Publisher's Note: This post appears here courtesy of the The Daily Wire. The author of this post is Ben Zeisloft.
A student at the University of Southern California reportedly earned $110 million on Tuesday by selling his shares in Bed Bath & Beyond at the height of a meme stock craze.
The stock price of Bed Bath & Beyond soared from $4.96 to $27.21 between July 18 and noon on August 16, reflecting a nearly 449% increase in less than a month as traders on social media coordinated to buy shares. Before the price began to decrease, Jake Freeman - an applied mathematics and economics major - dumped the entirety of his stake, netting $110 million.
"The significant appreciation of BBBY's share price combined with the fact that I am leaving for school tomorrow played critical roles in closing the Position,"
he wrote on Reddit.
Freeman purchased 5 million shares at $5.50 each last month using $25 million he raised from friends and family, according to Fortune, earning himself a 6.2% passive stake in the company. He made the purchase after a dismal first-quarter report showing the home goods retailer's sales had plunged 25%, even as the company maintained $3.3 billion in debt and a mere $107 million in cash on its balance sheet.
"I feel that my acquisition of the Position was a watershed moment for BBBY, and I hope that in one form or another BBBY is able to capitalize off of this increased price to realign their balance sheet and operate for decades to come,"
he added on Reddit. "I am truly going to miss being able to say 'I am the second largest non-institutional shareholder of Bed Bath & Beyond,' but I am certainly going to be shopping at BBBY tomorrow."
Freeman celebrated his successful investment by going out to eat with his parents in the New York City suburb where they live. "I certainly did not expect such a vicious rally upwards,"
Freeman said in an interview with Financial Times. "I thought this was going to be a six-months-plus play ... I was really shocked that it went up so fast."

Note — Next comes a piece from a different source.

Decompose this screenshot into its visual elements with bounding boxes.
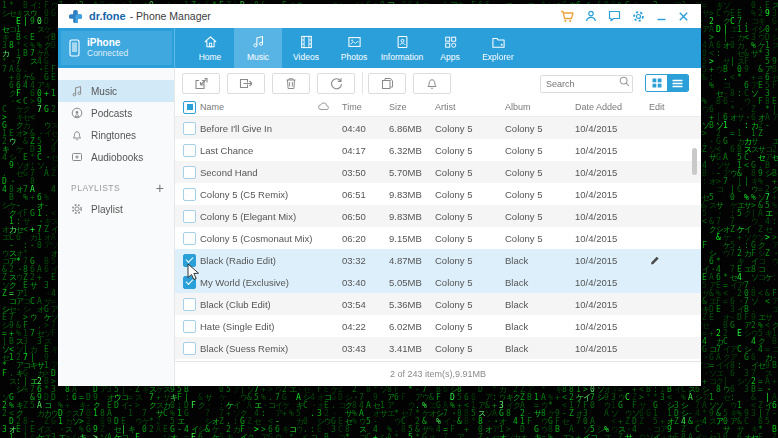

While Freeman emerged victorious from the Bed Bath & Beyond fiasco, many institutional investors endured heavy paper losses. Investors with short positions lost $662 million on paper over the past month, including a $218 million hit on Tuesday, data analytics firm S3 Partners told Bloomberg. Short sellers effectively bet against companies by borrowing shares, selling them on the stock market, and buying back the shares at a later date to return to the original owners - a strategy that results in a profit if the stock price declines.
The surge in Bed Bath & Beyond stock occurs over a year after traders coordinating their efforts online agreed to purchase stock in GameStop and AMC, as well as cryptocurrencies such as Dogecoin. Investors shorting GameStop marked losses of over $70 billion, with hedge fund Melvin Capital losing 53% of its value in the wake of the meme trading surge.
Celebrity business magnates, including Barstool Sports founder Dave Portnoy and Dallas Mavericks owner Mark Cuban, publicly lauded the meme trading. SpaceX and Tesla CEO Elon Musk likewise told traders to give "no respect"
to "shorty apologists."
"Old days where a hedge fund manager could quietly short a stock, then publish negative research and take a bullhorn to it in the media are over,"
Canadian entrepreneur Kevin O'Leary said of the trend last year. "They now run the risk that the power of the crowd will turn on them and squeeze their heads like a teenage pimple."